* **The task**: Please repeat every entry exactly as written, but skip the pictures.

* **Page-level text extractions**:
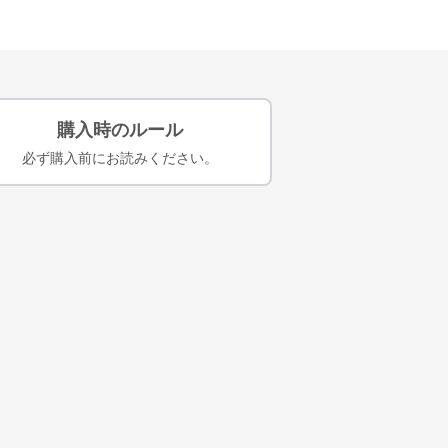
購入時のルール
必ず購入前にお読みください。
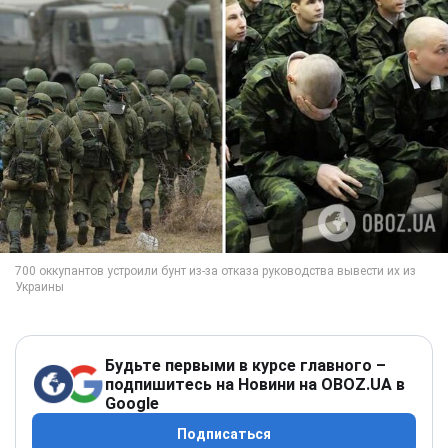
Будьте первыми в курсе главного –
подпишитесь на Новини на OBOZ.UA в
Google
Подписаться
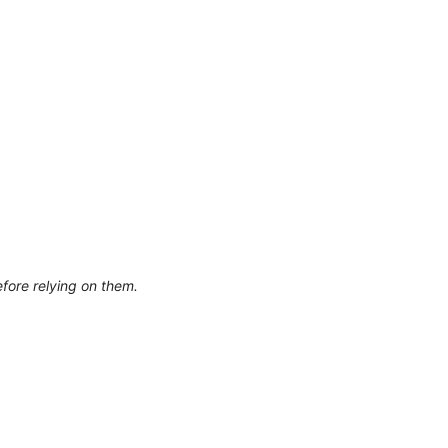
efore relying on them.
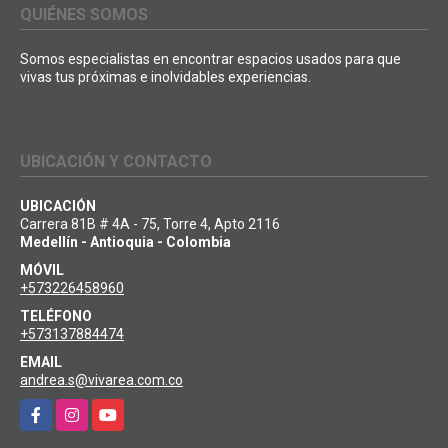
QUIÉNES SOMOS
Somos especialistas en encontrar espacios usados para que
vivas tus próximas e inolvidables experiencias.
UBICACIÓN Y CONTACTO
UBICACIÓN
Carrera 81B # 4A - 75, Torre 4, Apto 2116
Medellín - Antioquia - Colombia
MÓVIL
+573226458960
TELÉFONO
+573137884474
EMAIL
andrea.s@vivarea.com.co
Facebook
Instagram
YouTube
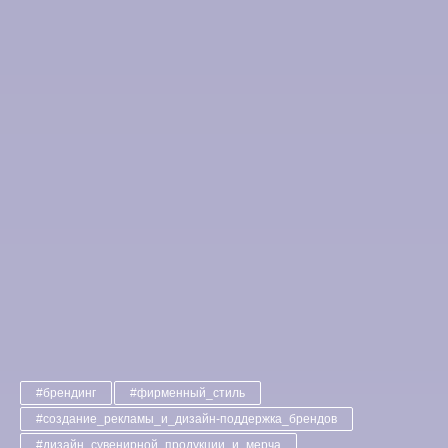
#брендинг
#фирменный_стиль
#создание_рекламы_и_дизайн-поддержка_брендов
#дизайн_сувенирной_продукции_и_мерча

* **Response to this exercise**:
購入時のルール
必ず購入前にお読みください。
Будьте первыми в курсе главного –
подпишитесь на Новини на OBOZ.UA в
Google
Подписаться
efore relying on them.
QUIÉNES SOMOS
Somos especialistas en encontrar espacios usados para que
vivas tus próximas e inolvidables experiencias.
UBICACIÓN Y CONTACTO
UBICACIÓN
Carrera 81B # 4A - 75, Torre 4, Apto 2116
Medellín - Antioquia - Colombia
MÓVIL
+573226458960
TELÉFONO
+573137884474
EMAIL
andrea.s@vivarea.com.co
Facebook
Instagram
YouTube
#брендинг
#фирменный_стиль
#создание_рекламы_и_дизайн-поддержка_брендов
#дизайн_сувенирной_продукции_и_мерча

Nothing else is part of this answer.